There are many other practicalities to consider financial and emotional.
"In theory, the idea of selling your home for $800,000 and buying a property worth $500,000 frees up $300,000 to invest," says Dante DeGori, technical manager at ClearView Retirement Solutions. "But many people don't want to move away from their family and friends, and they don't want to downsize to a villa or townhouse."
Michael Lim is a good example. He retired six years ago at the age of 55 but remains in his family home in Turramurra, Sydney, with wife Anita.
"There are benefits to downgrading to a smaller, more modern home," Lim says. "It can improve your cash flow and deliver capital growth if the property rises in value, so if you're looking to downsize it's best to do it now rather than later when housing demand and prices start to rise."

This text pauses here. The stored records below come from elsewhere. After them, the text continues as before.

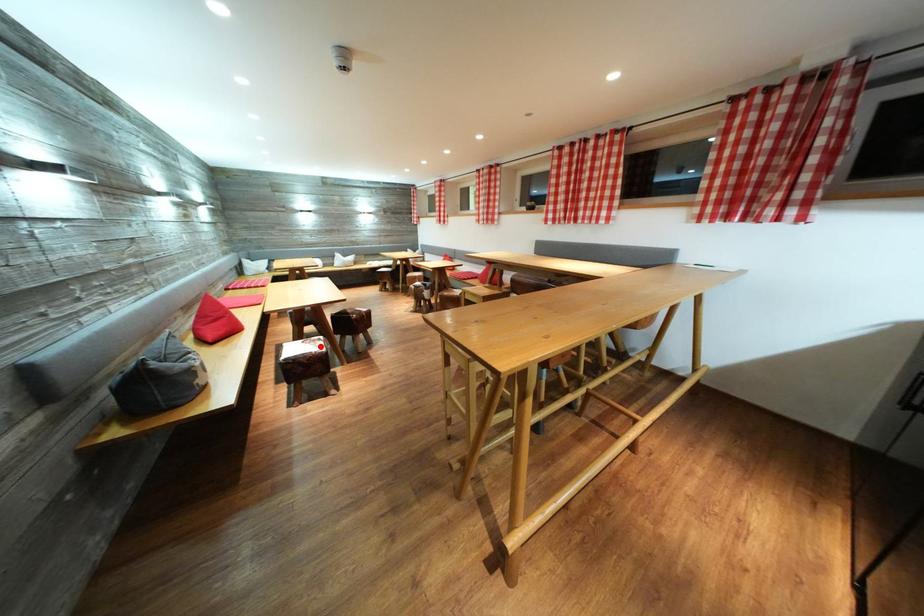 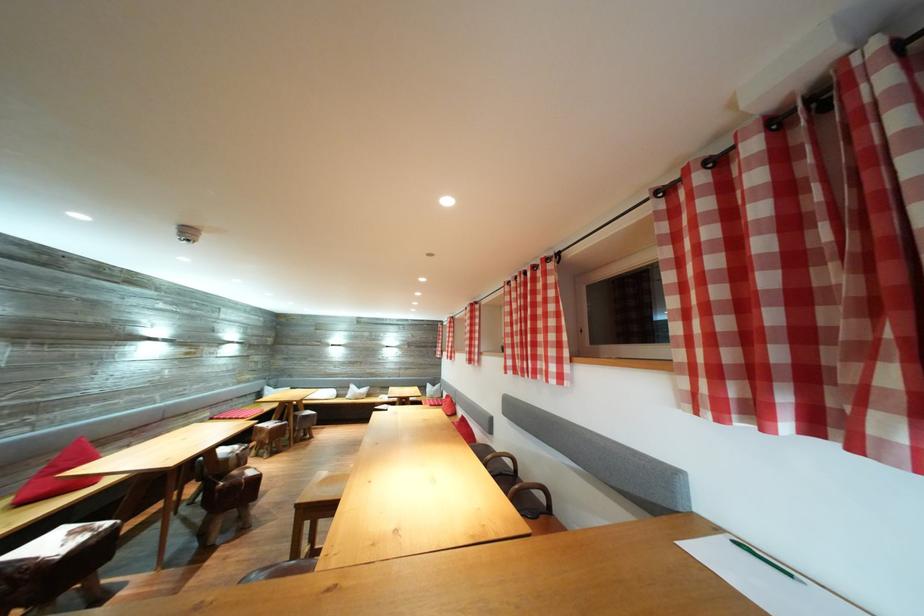 Question: I am providing you with two images of the same scene from different viewpoints. A red point is shown in image1. For the corresponding object point in image2, is it positioned nearer or farther from the camera?

Choices:
 (A) Nearer
 (B) Farther

Answer: (B) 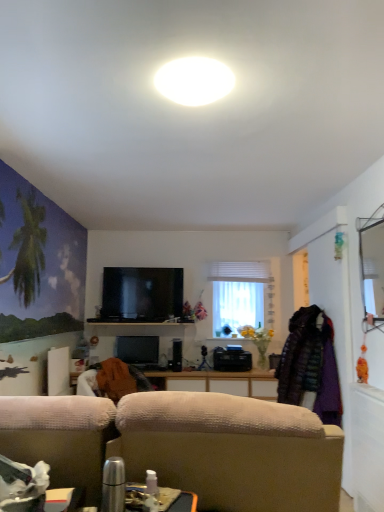 What do you see at coordinates (138, 350) in the screenshot?
I see `black glossy television at center, which is counted as the first television, starting from the bottom` at bounding box center [138, 350].

Image resolution: width=384 pixels, height=512 pixels. What do you see at coordinates (141, 294) in the screenshot?
I see `black glossy flat-screen tv at center, which appears as the second television when ordered from the bottom` at bounding box center [141, 294].

Image resolution: width=384 pixels, height=512 pixels. What do you see at coordinates (242, 296) in the screenshot?
I see `white sheer curtain at center` at bounding box center [242, 296].

Locate an element on the screen. This screenshot has height=512, width=384. white glossy ceiling light at upper center is located at coordinates (194, 81).

Looking at this image, between white sheer curtain at center and black glossy flat-screen tv at center, the first television viewed from the top, which one has larger width?

white sheer curtain at center is wider.

Is white sheer curtain at center bigger than black glossy flat-screen tv at center, which appears as the second television when ordered from the bottom?

No.

Can you confirm if white sheer curtain at center is taller than black glossy flat-screen tv at center, the first television viewed from the top?

Correct, white sheer curtain at center is much taller as black glossy flat-screen tv at center, the first television viewed from the top.

Is the surface of black glossy television at center, the second television positioned from the top, in direct contact with white sheer curtain at center?

They are not placed beside each other.

Consider the image. Could you measure the distance between black glossy television at center, the second television positioned from the top, and white sheer curtain at center?

The distance of black glossy television at center, the second television positioned from the top, from white sheer curtain at center is 1.07 meters.

Is point (139, 362) closer or farther from the camera than point (233, 318)?

Point (139, 362) is closer to the camera than point (233, 318).

Does black glossy television at center, the second television positioned from the top, lie behind white sheer curtain at center?

No.

Based on the photo, is black glossy television at center, the second television positioned from the top, aimed at white glossy ceiling light at upper center?

No, black glossy television at center, the second television positioned from the top, is not turned towards white glossy ceiling light at upper center.

Considering the sizes of black glossy television at center, which is counted as the first television, starting from the bottom, and white glossy ceiling light at upper center in the image, is black glossy television at center, which is counted as the first television, starting from the bottom, wider or thinner than white glossy ceiling light at upper center?

Clearly, black glossy television at center, which is counted as the first television, starting from the bottom, has less width compared to white glossy ceiling light at upper center.

In order to click on television that is the 2nd one below the white glossy ceiling light at upper center (from a real-world perspective) in this screenshot , I will do `click(138, 350)`.

Is black glossy flat-screen tv at center, the first television viewed from the top, smaller than white glossy ceiling light at upper center?

Actually, black glossy flat-screen tv at center, the first television viewed from the top, might be larger than white glossy ceiling light at upper center.

In the scene shown: Which of these two, black glossy flat-screen tv at center, which appears as the second television when ordered from the bottom, or white glossy ceiling light at upper center, stands shorter?

With less height is white glossy ceiling light at upper center.

Measure the distance between black glossy flat-screen tv at center, the first television viewed from the top, and white glossy ceiling light at upper center.

A distance of 10.27 feet exists between black glossy flat-screen tv at center, the first television viewed from the top, and white glossy ceiling light at upper center.

Is black glossy flat-screen tv at center, the first television viewed from the top, wider or thinner than white glossy ceiling light at upper center?

Clearly, black glossy flat-screen tv at center, the first television viewed from the top, has less width compared to white glossy ceiling light at upper center.

What are the coordinates of `television located below the black glossy flat-screen tv at center, which appears as the second television when ordered from the bottom (from the image's perspective)` in the screenshot? It's located at (138, 350).

Which of these two, black glossy television at center, which is counted as the first television, starting from the bottom, or black glossy flat-screen tv at center, the first television viewed from the top, stands shorter?

black glossy television at center, which is counted as the first television, starting from the bottom.

Is black glossy television at center, which is counted as the first television, starting from the bottom, not near black glossy flat-screen tv at center, the first television viewed from the top?

That's not correct — black glossy television at center, which is counted as the first television, starting from the bottom, is a little close to black glossy flat-screen tv at center, the first television viewed from the top.

Is point (134, 353) closer or farther from the camera than point (166, 275)?

Point (134, 353) appears to be closer to the viewer than point (166, 275).

Which object is positioned more to the right, white glossy ceiling light at upper center or white sheer curtain at center?

Positioned to the right is white sheer curtain at center.

From a real-world perspective, is white glossy ceiling light at upper center located beneath white sheer curtain at center?

Actually, white glossy ceiling light at upper center is physically above white sheer curtain at center in the real world.

From the image's perspective, is white glossy ceiling light at upper center located beneath white sheer curtain at center?

Incorrect, from the image's perspective, white glossy ceiling light at upper center is higher than white sheer curtain at center.

Which of these two, white glossy ceiling light at upper center or white sheer curtain at center, stands taller?

white sheer curtain at center.

In the scene shown: Is white sheer curtain at center not within black glossy television at center, the second television positioned from the top?

white sheer curtain at center lies outside black glossy television at center, the second television positioned from the top,'s area.

In the image, is white sheer curtain at center on the left side or the right side of black glossy television at center, the second television positioned from the top?

white sheer curtain at center is positioned on black glossy television at center, the second television positioned from the top,'s right side.

Is white sheer curtain at center facing away from black glossy television at center, which is counted as the first television, starting from the bottom?

That's not correct — white sheer curtain at center is not looking away from black glossy television at center, which is counted as the first television, starting from the bottom.

From their relative heights in the image, would you say white sheer curtain at center is taller or shorter than black glossy television at center, which is counted as the first television, starting from the bottom?

Considering their sizes, white sheer curtain at center has more height than black glossy television at center, which is counted as the first television, starting from the bottom.

The width and height of the screenshot is (384, 512). What are the coordinates of `window located above the black glossy flat-screen tv at center, the first television viewed from the top (from a real-world perspective)` in the screenshot? It's located at (242, 296).

Locate an element on the screen. The image size is (384, 512). the 2nd television directly beneath the white sheer curtain at center (from a real-world perspective) is located at coordinates (138, 350).

Considering their positions, is white glossy ceiling light at upper center positioned further to black glossy flat-screen tv at center, which appears as the second television when ordered from the bottom, than black glossy television at center, the second television positioned from the top?

white glossy ceiling light at upper center is further to black glossy flat-screen tv at center, which appears as the second television when ordered from the bottom.

Based on their spatial positions, is black glossy flat-screen tv at center, which appears as the second television when ordered from the bottom, or white glossy ceiling light at upper center further from black glossy television at center, the second television positioned from the top?

white glossy ceiling light at upper center.

Which object lies nearer to the anchor point white sheer curtain at center, black glossy television at center, the second television positioned from the top, or white glossy ceiling light at upper center?

Among the two, black glossy television at center, the second television positioned from the top, is located nearer to white sheer curtain at center.

Considering their positions, is white glossy ceiling light at upper center positioned further to white sheer curtain at center than black glossy television at center, the second television positioned from the top?

The object further to white sheer curtain at center is white glossy ceiling light at upper center.

From the image, which object appears to be nearer to white sheer curtain at center, white glossy ceiling light at upper center or black glossy flat-screen tv at center, the first television viewed from the top?

black glossy flat-screen tv at center, the first television viewed from the top, is positioned closer to the anchor white sheer curtain at center.

Looking at the image, which one is located further to white sheer curtain at center, black glossy television at center, the second television positioned from the top, or black glossy flat-screen tv at center, the first television viewed from the top?

Based on the image, black glossy television at center, the second television positioned from the top, appears to be further to white sheer curtain at center.

Which object lies nearer to the anchor point white glossy ceiling light at upper center, white sheer curtain at center or black glossy flat-screen tv at center, which appears as the second television when ordered from the bottom?

The object closer to white glossy ceiling light at upper center is black glossy flat-screen tv at center, which appears as the second television when ordered from the bottom.

From the image, which object appears to be nearer to black glossy television at center, which is counted as the first television, starting from the bottom, white glossy ceiling light at upper center or white sheer curtain at center?

Based on the image, white sheer curtain at center appears to be nearer to black glossy television at center, which is counted as the first television, starting from the bottom.

At what (x,y) coordinates should I click in order to perform the action: click on television between black glossy television at center, which is counted as the first television, starting from the bottom, and white sheer curtain at center from left to right. Please return your answer as a coordinate pair (x, y). Looking at the image, I should click on (141, 294).

Locate an element on the screen. television between white glossy ceiling light at upper center and black glossy flat-screen tv at center, which appears as the second television when ordered from the bottom, in the front-back direction is located at coordinates (138, 350). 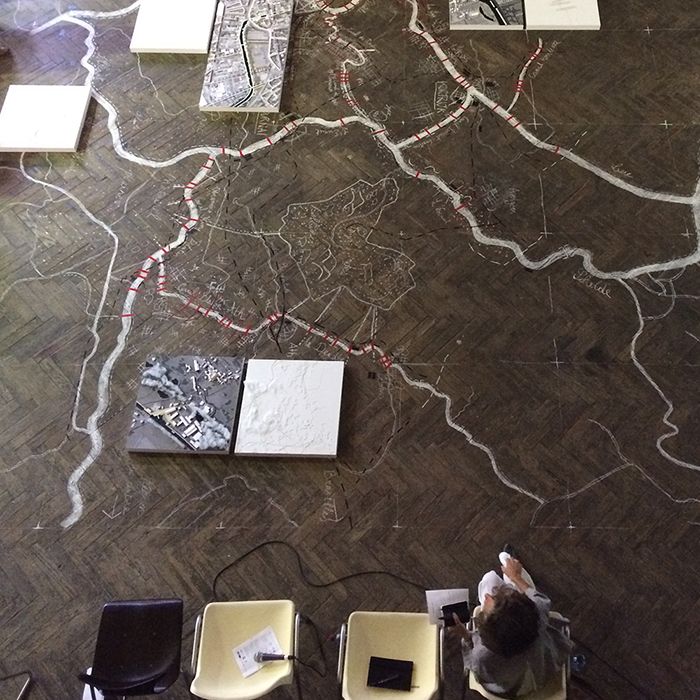 Image resolution: width=700 pixels, height=700 pixels. Find the location of `unoccupied chair`. unoccupied chair is located at coordinates (382, 637), (236, 609), (150, 620). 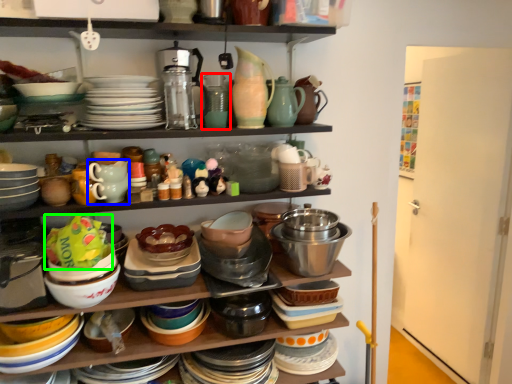 Question: Which object is positioned farthest from tableware (highlighted by a red box)? Select from tableware (highlighted by a blue box) and food (highlighted by a green box).

Choices:
 (A) tableware
 (B) food

Answer: (B) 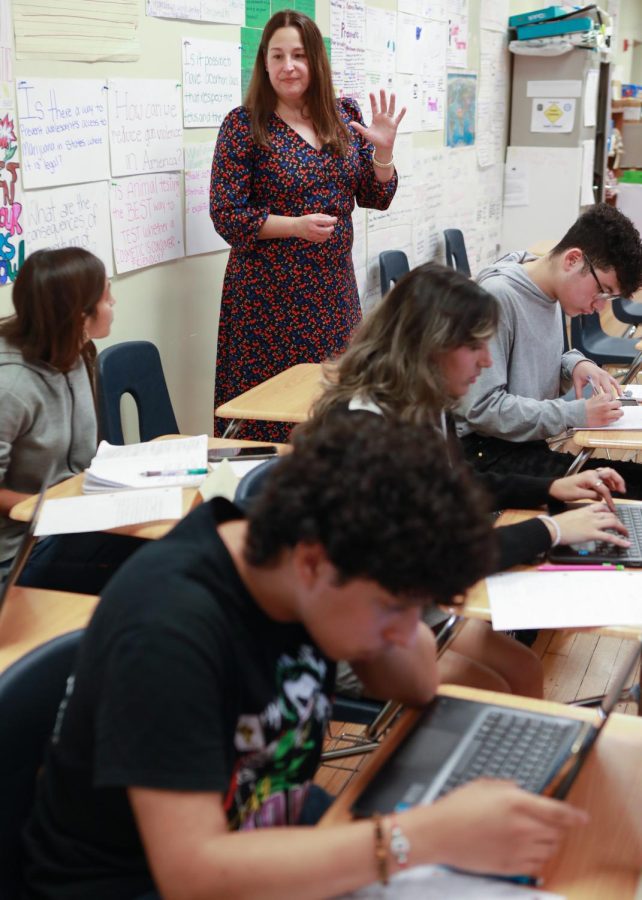 Identify the location of laptops. (531, 726), (629, 536). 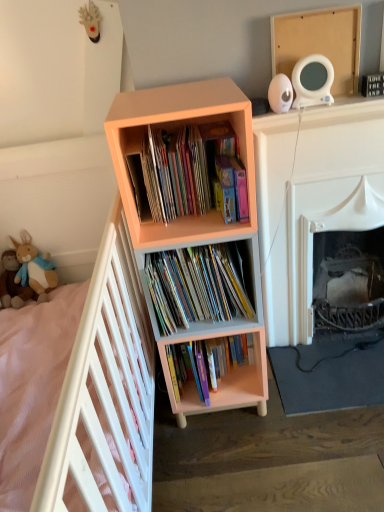 Question: In terms of width, does soft plush toy at left, the first toy positioned from the left, look wider or thinner when compared to white wooden bed at left?

Choices:
 (A) thin
 (B) wide

Answer: (A)

Question: From a real-world perspective, relative to white wooden bed at left, is soft plush toy at left, the first toy positioned from the left, vertically above or below?

Choices:
 (A) above
 (B) below

Answer: (A)

Question: Considering the real-world distances, which object is farthest from the soft plush toy at left, the first toy positioned from the left?

Choices:
 (A) white wooden bed at left
 (B) peach matte bookcase at center
 (C) matte cardboard books at center, which is the 2th book in bottom-to-top order
 (D) hardcover books at center, the 3th book viewed from the top
 (E) brown plush toy at lower left, which appears as the 1th toy when viewed from the right

Answer: (B)

Question: Which object is positioned farthest from the matte pink bookshelf at center, which is the third book from bottom to top?

Choices:
 (A) brown plush toy at lower left, which appears as the 1th toy when viewed from the right
 (B) matte cardboard books at center, which is the 2th book in bottom-to-top order
 (C) peach matte bookcase at center
 (D) white wooden bed at left
 (E) hardcover books at center, the first book when ordered from bottom to top

Answer: (A) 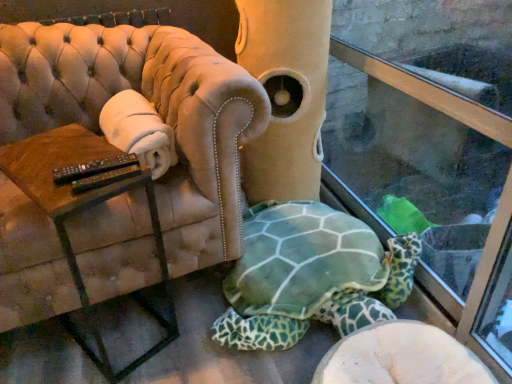 You are a GUI agent. You are given a task and a screenshot of the screen. Output one action in this format:
    pyautogui.click(x=<x>, y=<y>)
    Task: Click on the blank space situated above brown wooden table at left (from a real-world perspective)
    
    Given the screenshot: What is the action you would take?
    pyautogui.click(x=65, y=154) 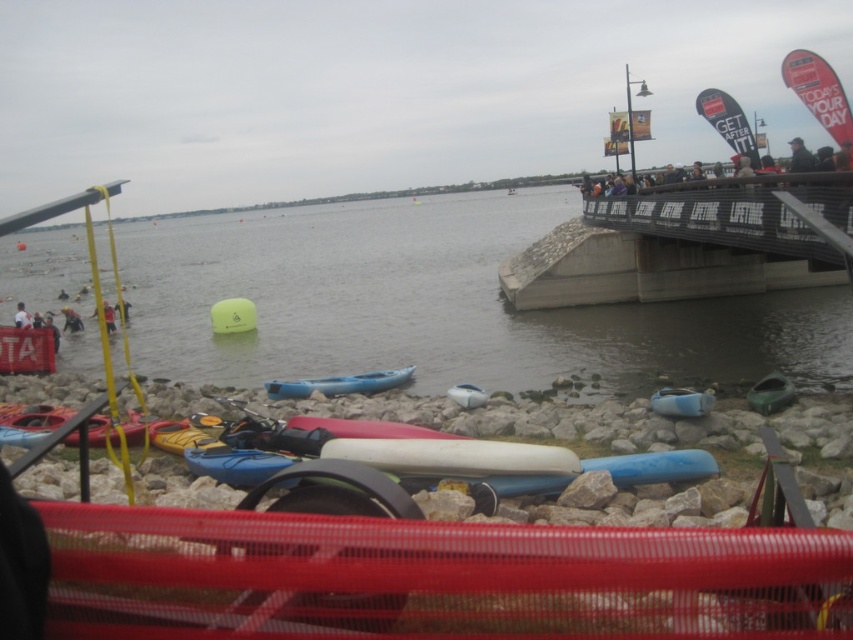 You are standing at the edge of the waterfront scene and notice both the clear water at lower left and the white fabric person at lower left. Which object is closer to you?

The clear water at lower left is closer to you since it is in front of the white fabric person at lower left.

Looking at this image, you are a photographer trying to capture the blue rubber boat at center without the red mesh netting at lower center blocking the view. Given their sizes, can you position yourself so that the boat is fully visible while the netting is mostly out of frame?

The red mesh netting at lower center is wider than the blue rubber boat at center. To ensure the boat is fully visible while minimizing the netting in the frame, position yourself so that the boat is centered and the netting is partially or mostly out of the shot due to its greater width. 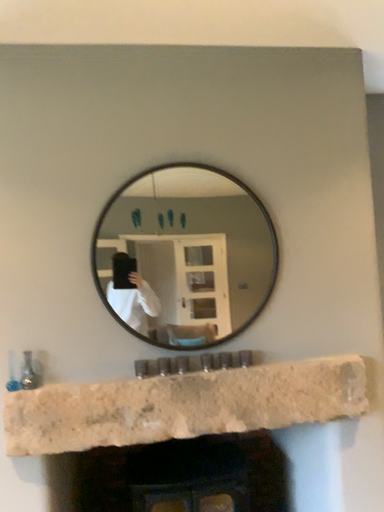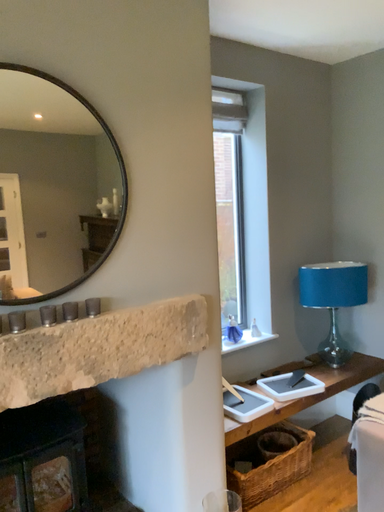 Question: Which way did the camera rotate in the video?

Choices:
 (A) rotated upward
 (B) rotated downward

Answer: (B) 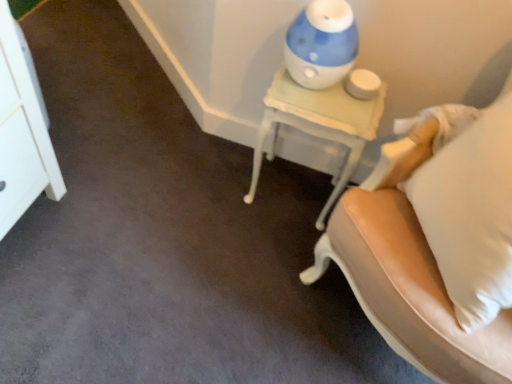 Find the location of a particular element. This screenshot has height=384, width=512. vacant space that's between white painted wood nightstand at upper right and white glossy dresser at upper left is located at coordinates (160, 152). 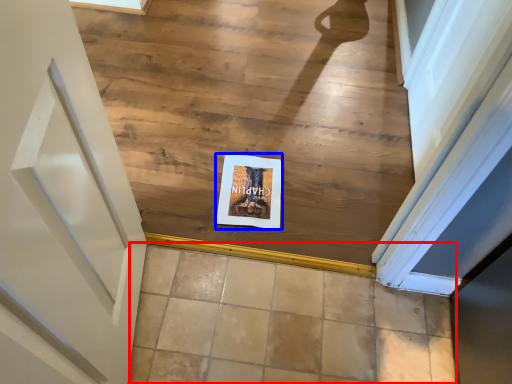 Question: Which object appears closest to the camera in this image, tile (highlighted by a red box) or postcard (highlighted by a blue box)?

Choices:
 (A) tile
 (B) postcard

Answer: (A) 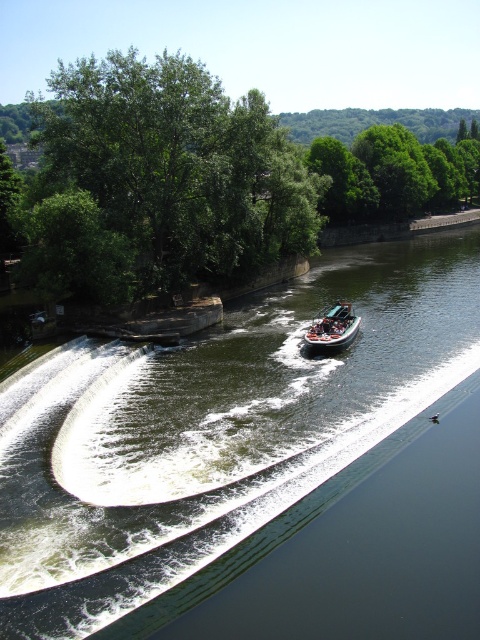 You are standing on the riverside and want to take a photo of the green smooth water at center. Where should you position yourself to capture it in the best possible frame?

The green smooth water at center is located at point (214, 429), so position yourself at that coordinate to capture it best.

You are a photographer standing at the riverside and want to capture a photo that includes both the green leafy tree at upper left and the green leafy trees at upper center. Based on their positions, which tree is positioned higher in the frame?

The green leafy tree at upper left is located above the green leafy trees at upper center, so it is positioned higher in the frame.

You are standing at the point marked as point (202, 179) in the image. Looking around, you see a green leafy tree at upper left. What is the nearest object to you in this riverside scene?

Nonetheless, after assessing his options, Lim decided to set up his own super fund, which enables him to negatively gear property investments and borrow money for additional investments an alternative he finds preferable to selling the family home.
At the end of the day, converting property into pension payments depends on individual circumstances.
"A lot of our clients want to stay close to their friends, sporting clubs, doctor and family, so they won't sell their family home unless they have to," Skeen says.
Dealing with property stress the natural way
DeGori saysmany retirees prefer to sell off other property investments to boost their super payments, which can be less volatile than rental income.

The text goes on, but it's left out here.